Gli accordi di secondo livello con scadenza tra il 1/1/2016 e il 31/12/2016, avranno una ultrattività di 12 mesi rispetto alla loro originaria scadenza.
Quanto sopra premesso, le Parti concordano che, ai fini del rispetto della non sovrapponibilità dei cicli negoziali, il rinnovo dei contratti di secondo livello non potrà svolgersi nell’anno solare in cui sia previsto il rinnovo del CCNL.

Previdenza complementare e fondi integrativi

Le parti convengono che a partire dall’1/1/2017 al lavoratore componente della Assemblea del Fondo è riconosciuto complessivamente un giorno di permesso per la partecipazione alle convocazioni di tale organo.

Orario di lavoro e flessibilità

Allo scopo di far fronte a particolari esigenze produttive e/o di mercato, è istituito un monte-ore di eccedenza dell’orario contrattuale pari ad un massimo di 90 ore (non più 80) per anno civile, da utilizzare per prestazioni lavorative settimanali con orari superiori a quello contrattuale ed in ogni caso nei limiti di legge, a cui devono corrispondere prestazioni lavorative settimanali con orari corrispettivamente ridotti.

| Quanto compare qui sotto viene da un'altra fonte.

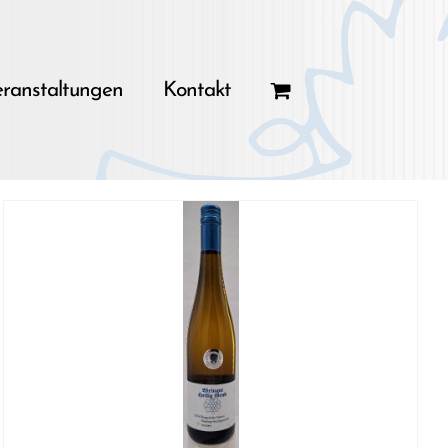
ranstaltungen
Kontakt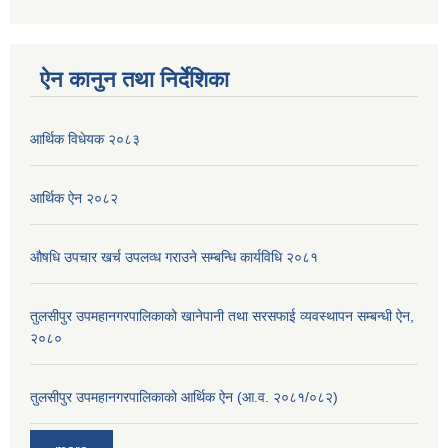
ऐन कानुन तथा निर्देशिका
आर्थिक विधेयक २०८३
आर्थिक ऐन २०८२
औषधि उपचार खर्च उपलव्ध गराउने सम्बन्धि कार्यविधि २०८१
तुलसीपुर उपमहानगरपालिकाको खानेपानी तथा सरसफाई व्यवस्थापन सम्बन्धी ऐन,
२०८०
तुलसीपुर उपमहानगरपालिकाको आर्थिक ऐन (आ.व. २०८१/०८२)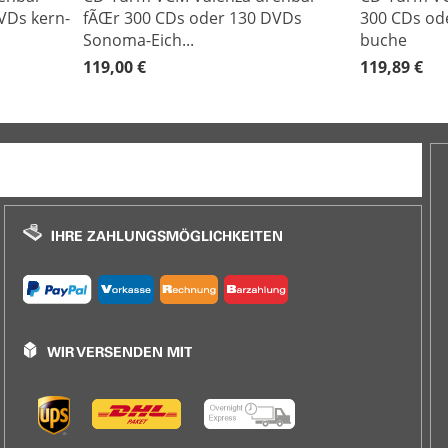
VDs kern-
fÃŒr 300 CDs oder 130 DVDs
300 CDs od
Sonoma-Eich...
buche
119,00 €
119,89 €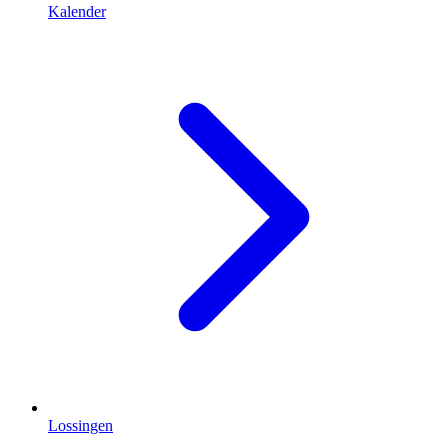
Kalender
Lossingen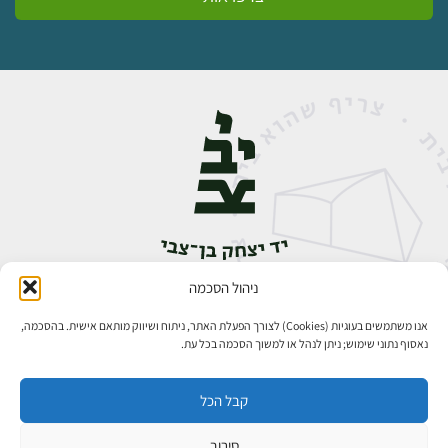
ניהול הסכמה
אבן גבירול 14, רחביה, ירושלים
טלפון:
02-5398888
אנו משתמשים בעוגיות (Cookies) לצורך הפעלת האתר, ניתוח ושיווק מותאם אישית. בהסכמה,
נאסוף נתוני שימוש; ניתן לנהל או למשוך הסכמה בכל עת.
קבל הכל
סירוב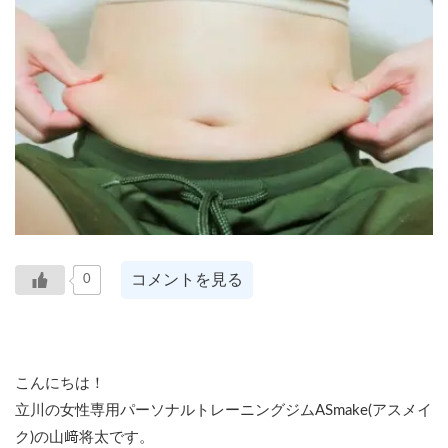
コメントを見る
0
こんにちは！
立川の女性専用パーソナルトレーニングジムASmake(アスメイ
ク)の山﨑将太です。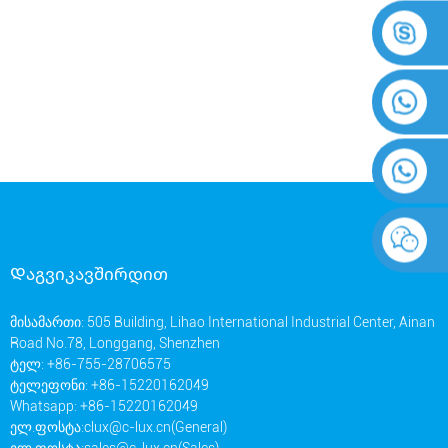
Დაგვიკავშირდით
მისამართი: 505 Building, Lihao International Industrial Center, Ainan
Road No.78, Longgang, Shenzhen
ტელ: +86-755-28706575
ტელეფონი: +86-15220162049
Whatsapp: +86-15220162049
ელ.ფოსტა:
clux@c-lux.cn(General)
ელ.ფოსტა:
sales@c-lux.cn(Sales)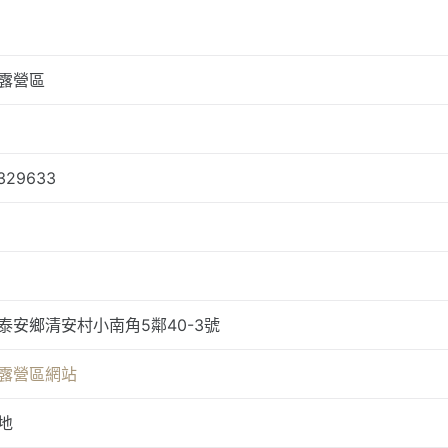
露營區
329633
泰安鄉清安村小南角5鄰40-3號
露營區網站
地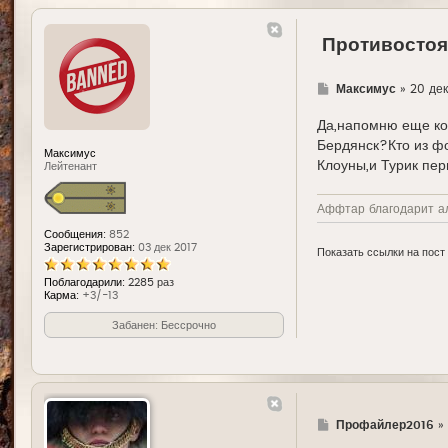
Противостоя
Г
Максимус
»
20 дек
д
е
Да,напомню еще кое
Бердянск?Кто из фо
Максимус
Клоуны,и Турик пер
Лейтенант
Аффтар благодарит а
Сообщения:
852
Зарегистрирован:
03 дек 2017
Показать ссылки на пост
Поблагодарили:
2285 раз
Карма:
+3/-13
Забанен: Бессрочно
Г
Профайлер2016
»
д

Nell’ambito degli accordi in materia di calendario di lavoro annuo, le parti potranno convenire il superamento del limite massimo di 90 ore di flessibilità e regolamentare le modalità dell’eventuale recupero in luogo della maggiorazione.

Lavoro a tempo parziale

I rapporti di lavoro part-time non possono superare il 30% (non più 12%) dei lavoratori a tempo indeterminato o giornate equivalenti (divisore 270) e comunque con un minimo di 2.

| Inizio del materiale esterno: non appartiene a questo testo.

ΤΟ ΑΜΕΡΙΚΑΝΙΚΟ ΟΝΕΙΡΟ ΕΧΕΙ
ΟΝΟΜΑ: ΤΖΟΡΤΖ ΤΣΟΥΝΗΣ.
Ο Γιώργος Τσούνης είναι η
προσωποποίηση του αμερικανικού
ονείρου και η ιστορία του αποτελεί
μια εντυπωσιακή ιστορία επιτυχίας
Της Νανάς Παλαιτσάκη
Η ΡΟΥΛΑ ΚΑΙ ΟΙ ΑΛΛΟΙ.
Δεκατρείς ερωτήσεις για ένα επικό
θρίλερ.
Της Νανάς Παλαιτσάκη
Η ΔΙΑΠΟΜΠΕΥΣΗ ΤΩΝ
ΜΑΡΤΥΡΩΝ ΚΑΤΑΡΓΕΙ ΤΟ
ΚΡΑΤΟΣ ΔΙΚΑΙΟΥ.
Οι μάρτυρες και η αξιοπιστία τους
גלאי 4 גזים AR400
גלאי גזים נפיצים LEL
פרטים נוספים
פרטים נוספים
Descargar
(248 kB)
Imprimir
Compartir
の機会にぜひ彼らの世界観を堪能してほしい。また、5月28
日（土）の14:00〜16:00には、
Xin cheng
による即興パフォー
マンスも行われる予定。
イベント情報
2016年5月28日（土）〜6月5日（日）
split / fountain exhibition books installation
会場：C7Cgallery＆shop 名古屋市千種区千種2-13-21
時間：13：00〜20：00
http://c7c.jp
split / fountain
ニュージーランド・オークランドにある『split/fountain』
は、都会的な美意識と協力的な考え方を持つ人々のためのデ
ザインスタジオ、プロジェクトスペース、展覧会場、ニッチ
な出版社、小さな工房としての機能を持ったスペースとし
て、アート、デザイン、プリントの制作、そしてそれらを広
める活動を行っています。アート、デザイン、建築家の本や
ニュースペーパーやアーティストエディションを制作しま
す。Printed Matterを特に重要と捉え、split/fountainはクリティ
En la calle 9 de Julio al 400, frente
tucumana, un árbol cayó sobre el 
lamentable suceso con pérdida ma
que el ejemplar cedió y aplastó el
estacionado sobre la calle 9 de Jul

Contratto di somministrazione e lavoro

La somministrazione di lavoro è consentita nelle circostanze e con le modalità fissate dalle leggi vigenti.

Maternità obbligatoria

A decorrere dall’1/1/2017, in caso di congedo obbligatorio per maternità iniziate da tale data l’impresa integrerà, per le lavoratrici a tempo indeterminato, la prestazione erogata dall’INPS sensi degli art. 16 e 22 del D.Lgs. 151/2001, per un massimo di 5 mesi, in modo da raggiungere il 100% dell’ultima retribuzione ordinaria netta percepita dalla lavoratrice stessa. Ferma restando la decorrenza di cui sopra, per le lavoratrici OTD l’integrazione sarà corrisposta a seguito della presentazione da parte della lavoratrice del cedolino INPS attestante l’avvenuta liquidazione dell’indennità di maternità.
L’integrazione a carico della cooperativa sarà ridotta dell’eventuale importo riconosciuto per analoga prestazione dalla cassa extra legem.

Periodo di prova

L’operaio assunto con rapporto di lavoro a tempo determinato superiore a 50 giorni è soggetto a un periodo di prova di 8 giorni lavorativi, relativamente al solo primo rapporto di lavoro per le medesime mansioni.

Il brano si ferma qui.